The field of ML suffered from a problem where there were more entrants to the field than available positions/viable work. In many industrial positions, it was possible to hide a lack of progress behind ambiguity and/or poor metrics. This lead to a large amount of gate keeping for productive work as ultimately there wasn't enough to go around in the typical case.
This attitude is somewhat pervasive leading to blogs like the above. Granted, the Nth prompting paper probably isn't interesting - but new programming languages for prompts and prompt discovery techniques are very exciting. I wouldn't be surprised if it turned out that automatic prompt expansion using a small pre-processing model turns out to be an effective technique.
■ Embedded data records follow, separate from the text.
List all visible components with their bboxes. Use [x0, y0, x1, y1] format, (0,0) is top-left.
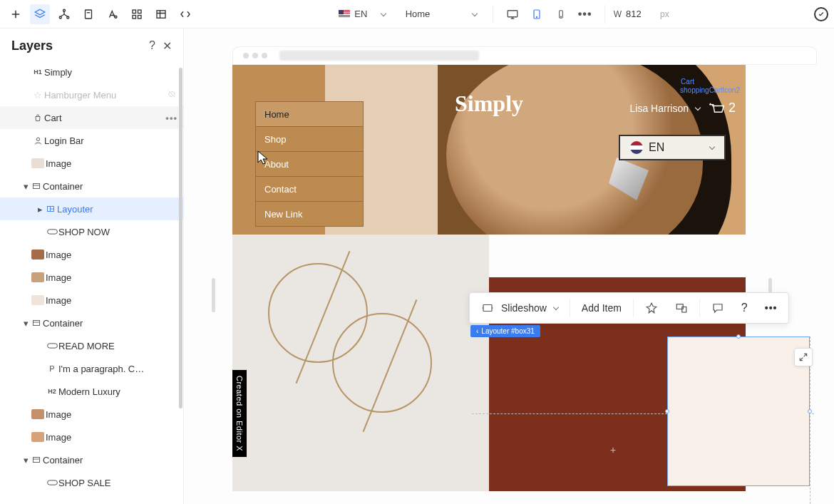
layer-label: READ MORE: [58, 341, 177, 351]
desktop-icon[interactable]: [502, 4, 523, 25]
layer-label: Image: [46, 432, 177, 443]
layers-tree[interactable]: H1Simply☆Hamburger MenuCart•••Login BarI…: [0, 61, 183, 504]
layer-label: I'm a paragraph. C…: [58, 364, 177, 374]
layouter-tag[interactable]: ‹Layouter #box31: [470, 325, 540, 337]
layer-row[interactable]: READ MORE: [0, 334, 183, 357]
canvas[interactable]: Simply Cart shoppingCartIcon2 Lisa Harri…: [184, 29, 834, 504]
responsive-icon[interactable]: [668, 296, 695, 320]
apps-icon[interactable]: [127, 4, 147, 24]
user-bar: Lisa Harrison 2: [630, 101, 736, 115]
language-select[interactable]: EN: [331, 4, 392, 25]
comment-icon[interactable]: [704, 296, 731, 320]
selection-handle[interactable]: [808, 409, 812, 413]
width-input[interactable]: [626, 9, 656, 19]
nav-menu-item[interactable]: Shop: [255, 126, 364, 152]
nav-menu-item[interactable]: About: [255, 151, 364, 177]
expand-arrow-icon[interactable]: ▾: [21, 318, 30, 329]
sidebar-scrollbar[interactable]: [178, 61, 182, 460]
selection-handle[interactable]: [736, 334, 741, 339]
hero-section: Simply Cart shoppingCartIcon2 Lisa Harri…: [232, 65, 746, 235]
layer-label: Modern Luxury: [58, 386, 177, 397]
svg-rect-6: [138, 10, 142, 14]
hidden-icon[interactable]: [166, 90, 177, 101]
cart-overlay-label: Cart: [681, 78, 694, 86]
flag-icon: [339, 10, 350, 18]
layer-label: Image: [46, 295, 177, 306]
layers-title: Layers: [11, 38, 53, 53]
more-devices-icon[interactable]: •••: [575, 4, 596, 25]
component-name: Slideshow: [501, 302, 547, 314]
chevron-down-icon[interactable]: [695, 104, 701, 110]
page-select[interactable]: Home: [398, 4, 484, 25]
more-icon[interactable]: •••: [165, 113, 177, 123]
layer-row[interactable]: Image: [0, 266, 183, 289]
tablet-icon[interactable]: [526, 4, 547, 25]
layer-row[interactable]: H1Simply: [0, 61, 183, 83]
layer-row[interactable]: SHOP SALE: [0, 471, 183, 494]
code-icon[interactable]: [175, 4, 195, 24]
site-structure-icon[interactable]: [54, 4, 74, 24]
user-name[interactable]: Lisa Harrison: [630, 103, 689, 114]
layer-label: SHOP NOW: [58, 227, 177, 237]
mobile-icon[interactable]: [550, 4, 572, 25]
layer-label: Container: [43, 318, 177, 329]
resize-handle-left[interactable]: [212, 278, 215, 312]
layer-label: SHOP SALE: [58, 478, 177, 488]
layer-label: Container: [43, 455, 177, 466]
layer-row[interactable]: Login Bar: [0, 129, 183, 152]
device-switcher: •••: [502, 4, 596, 25]
preview-lang: EN: [649, 141, 664, 154]
svg-rect-16: [34, 184, 40, 189]
nav-menu-item[interactable]: Home: [255, 101, 364, 127]
layer-row[interactable]: Image: [0, 426, 183, 448]
layer-row[interactable]: PI'm a paragraph. C…: [0, 357, 183, 380]
chevron-down-icon: [471, 10, 477, 16]
layers-icon[interactable]: [30, 4, 50, 24]
add-item-button[interactable]: Add Item: [575, 296, 629, 320]
layer-row[interactable]: Cart•••: [0, 106, 183, 129]
layer-row[interactable]: ▾Container: [0, 175, 183, 197]
expand-arrow-icon[interactable]: ▾: [21, 181, 30, 192]
more-icon[interactable]: •••: [758, 296, 785, 320]
design-icon[interactable]: [638, 296, 665, 320]
image-thumb-icon: [31, 295, 44, 305]
close-icon[interactable]: ✕: [163, 39, 172, 53]
layer-row[interactable]: Image: [0, 243, 183, 266]
svg-rect-3: [86, 10, 92, 19]
width-label: W: [614, 9, 622, 19]
toolbar-left-icons: [6, 4, 195, 24]
layer-row[interactable]: H2Modern Luxury: [0, 380, 183, 403]
page-icon[interactable]: [78, 4, 98, 24]
layer-row[interactable]: ☆Hamburger Menu: [0, 83, 183, 106]
layer-label: Image: [46, 409, 177, 420]
selection-box[interactable]: [667, 336, 810, 486]
site-logo[interactable]: Simply: [455, 91, 523, 117]
layer-row[interactable]: ▾Container: [0, 312, 183, 334]
help-icon[interactable]: ?: [734, 296, 755, 320]
top-toolbar: EN Home ••• W px: [0, 0, 834, 29]
layer-row[interactable]: Image: [0, 403, 183, 426]
layer-row[interactable]: ▾Container: [0, 448, 183, 471]
layer-row[interactable]: ▸Layouter•••: [0, 197, 183, 220]
component-selector[interactable]: Slideshow: [474, 296, 565, 320]
image-thumb-icon: [31, 409, 44, 419]
layer-row[interactable]: SHOP NOW: [0, 220, 183, 243]
expand-arrow-icon[interactable]: ▸: [36, 204, 44, 215]
nav-menu-item[interactable]: Contact: [255, 176, 364, 202]
add-icon[interactable]: [6, 4, 26, 24]
preview-language-select[interactable]: EN: [619, 135, 726, 160]
layer-row[interactable]: Image: [0, 289, 183, 312]
expand-arrow-icon[interactable]: ▾: [21, 455, 30, 466]
table-icon[interactable]: [151, 4, 171, 24]
selection-handle[interactable]: [665, 409, 669, 413]
nav-menu-item[interactable]: New Link: [255, 201, 364, 227]
expand-icon[interactable]: [794, 348, 813, 366]
text-icon[interactable]: [103, 4, 123, 24]
cart-button[interactable]: 2: [707, 101, 736, 115]
layer-row[interactable]: Image: [0, 152, 183, 175]
add-placeholder-icon[interactable]: +: [610, 444, 616, 456]
status-check-icon[interactable]: [814, 7, 828, 21]
url-bar: [279, 51, 479, 61]
help-icon[interactable]: ?: [149, 39, 155, 53]
image-thumb-icon: [31, 272, 44, 282]
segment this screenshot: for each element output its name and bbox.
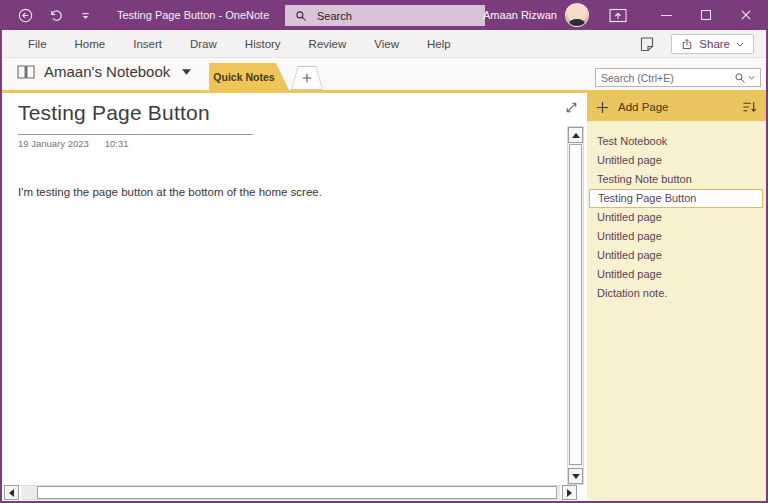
menu-right: Share: [639, 30, 754, 58]
page-list-item[interactable]: Test Notebook: [587, 132, 766, 151]
page-body-text[interactable]: I'm testing the page button at the botto…: [18, 186, 322, 198]
vertical-scrollbar[interactable]: [567, 126, 584, 485]
page-list-item[interactable]: Untitled page: [587, 265, 766, 284]
notebook-icon: [16, 64, 36, 80]
page-list: Test Notebook Untitled page Testing Note…: [587, 121, 766, 303]
title-underline: [18, 134, 253, 135]
menu-help[interactable]: Help: [413, 30, 465, 58]
notebook-name: Amaan's Notebook: [44, 63, 170, 80]
window-title: Testing Page Button - OneNote: [117, 9, 269, 21]
notes-search-input[interactable]: [601, 72, 734, 84]
user-name[interactable]: Amaan Rizwan: [483, 9, 557, 21]
full-page-view-icon[interactable]: [564, 100, 579, 115]
horizontal-scroll-thumb[interactable]: [37, 486, 557, 499]
scroll-up-button[interactable]: [568, 127, 583, 143]
titlebar-search-input[interactable]: [317, 10, 457, 22]
close-button[interactable]: [726, 0, 766, 30]
menu-history[interactable]: History: [231, 30, 295, 58]
maximize-icon: [701, 10, 711, 20]
scroll-right-icon: [567, 489, 572, 497]
page-list-item[interactable]: Testing Note button: [587, 170, 766, 189]
scroll-down-icon: [572, 474, 580, 479]
menu-items: File Home Insert Draw History Review Vie…: [14, 30, 465, 58]
user-avatar[interactable]: [565, 3, 589, 27]
onenote-window: Testing Page Button - OneNote Amaan Rizw…: [0, 0, 768, 503]
page-list-item[interactable]: Untitled page: [587, 151, 766, 170]
section-tabs: Quick Notes: [209, 63, 323, 90]
page-date-row: 19 January 2023 10:31: [18, 138, 129, 149]
customize-quick-access-icon[interactable]: [78, 8, 93, 23]
notebook-bar: Amaan's Notebook Quick Notes: [2, 58, 766, 90]
new-section-tab[interactable]: [291, 66, 323, 90]
titlebar-right: Amaan Rizwan: [483, 0, 766, 30]
menu-home[interactable]: Home: [61, 30, 120, 58]
tab-quick-notes-label: Quick Notes: [213, 71, 274, 83]
ribbon-display-options-icon[interactable]: [609, 8, 627, 23]
notebook-caret-icon: [182, 69, 191, 75]
title-bar: Testing Page Button - OneNote Amaan Rizw…: [2, 0, 766, 30]
scroll-left-icon: [9, 489, 14, 497]
minimize-button[interactable]: [646, 0, 686, 30]
sticky-note-icon[interactable]: [639, 36, 655, 52]
share-icon: [681, 38, 693, 50]
content-row: Testing Page Button 19 January 2023 10:3…: [2, 93, 766, 501]
page-list-item[interactable]: Untitled page: [587, 208, 766, 227]
menu-view[interactable]: View: [360, 30, 413, 58]
sort-pages-icon[interactable]: [742, 100, 757, 114]
page-title[interactable]: Testing Page Button: [18, 101, 210, 125]
add-page-plus-icon[interactable]: [596, 101, 609, 114]
scroll-left-button[interactable]: [4, 485, 19, 500]
page-list-sidebar: Add Page Test Notebook Untitled page Tes…: [587, 93, 766, 501]
menu-draw[interactable]: Draw: [176, 30, 231, 58]
page-list-item[interactable]: Untitled page: [587, 227, 766, 246]
titlebar-search[interactable]: [285, 5, 485, 26]
vertical-scroll-track[interactable]: [568, 143, 583, 468]
search-scope-caret-icon: [748, 75, 755, 80]
tab-quick-notes[interactable]: Quick Notes: [209, 63, 289, 90]
menu-review[interactable]: Review: [295, 30, 361, 58]
horizontal-scrollbar[interactable]: [4, 485, 577, 500]
chevron-down-icon: [736, 42, 744, 47]
page-date: 19 January 2023: [18, 138, 89, 149]
add-page-button[interactable]: Add Page: [618, 101, 733, 113]
add-page-header: Add Page: [587, 93, 766, 121]
notebook-dropdown[interactable]: Amaan's Notebook: [16, 63, 191, 80]
plus-icon: [302, 73, 312, 83]
page-canvas[interactable]: Testing Page Button 19 January 2023 10:3…: [2, 93, 587, 501]
horizontal-scroll-track[interactable]: [21, 485, 560, 500]
close-icon: [741, 10, 751, 20]
notes-search-box[interactable]: [595, 68, 761, 87]
page-list-item[interactable]: Untitled page: [587, 246, 766, 265]
menu-file[interactable]: File: [14, 30, 61, 58]
share-button[interactable]: Share: [671, 34, 754, 54]
ribbon-menu-bar: File Home Insert Draw History Review Vie…: [2, 30, 766, 58]
back-icon[interactable]: [18, 8, 33, 23]
page-list-item-selected[interactable]: Testing Page Button: [589, 189, 763, 208]
vertical-scroll-thumb[interactable]: [569, 144, 582, 465]
scroll-down-button[interactable]: [568, 468, 583, 484]
minimize-icon: [661, 15, 672, 16]
search-icon: [734, 72, 746, 84]
scroll-up-icon: [572, 133, 580, 138]
undo-icon[interactable]: [48, 8, 63, 23]
maximize-button[interactable]: [686, 0, 726, 30]
share-label: Share: [699, 38, 730, 50]
search-icon: [295, 10, 307, 22]
scroll-right-button[interactable]: [562, 485, 577, 500]
page-list-item[interactable]: Dictation note.: [587, 284, 766, 303]
page-time: 10:31: [105, 138, 129, 149]
quick-access-toolbar: [18, 8, 93, 23]
menu-insert[interactable]: Insert: [119, 30, 176, 58]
I'd agree the former won't get you a complete anything (longer than ~30 lines) by itself (90-95% cool, but with some incredible errors in the other 5-10%).
I'd also agree that the latter is worthy of publishing.
Instinctively a prompt may look like one line of code. We can often know or prove what a compiler is doing, but higher dimensional space is just not understood in the same way.
What other engineered thing in history has had this much immediately useful emergent capability? Genetic algorithms finding antenna designs and flocking algorithms are fantastic, but I would argue narrower in scope.
Of course a paper is still expected to expand knowledge, to have rigor and impact, but I don’t see why a prompt centric contribution would inherently preclude this.
What makes these things "emergent capabilities"? They seem like pretty straightforward consequences of autoregressive generation. If you feed output back as input then you'll get more output conditioned on that new input and stream of conscious generation is just stochastic parroting isn't it?
Strictly speaking, it might be "stochastic parroting". But really, if you want to be a great and supremely effective stochastic parrot, you have to learn an internal representation of certain things so that you can predict them. And there are hints that this is exactly what a sufficiently-large large language model is doing.
Would GPT only with pretraining and no fine tuning be able to behave better when prompt is "let’s think step by step"?
Or this prompt only worked because a fine tuning dataset containing many "let’s think step by step" prompt was used?
LM research is also old, papers using very shitty LMs (I.e Markov chains) and discussing them have existed since the early 2000s and likely before.
Check yourself before you try to check others.
AI/ML resembles more alchemy than e.g. physics, putting stuff into a pot and seeing what comes out. A lot of the math in those papers doesn't provide anything but some truisms, most of it is throwing stuff at the wall and seeing what sticks.
Looking forward to "I made this cool thing, here's the code/library you can use" rather than the papers/gatekeeping/ego stroking/"muh PhD".
Think if Google had built an AI team around the former rather than the latter, they wouldn't have risked the future of their entire company and squandered their decade head start.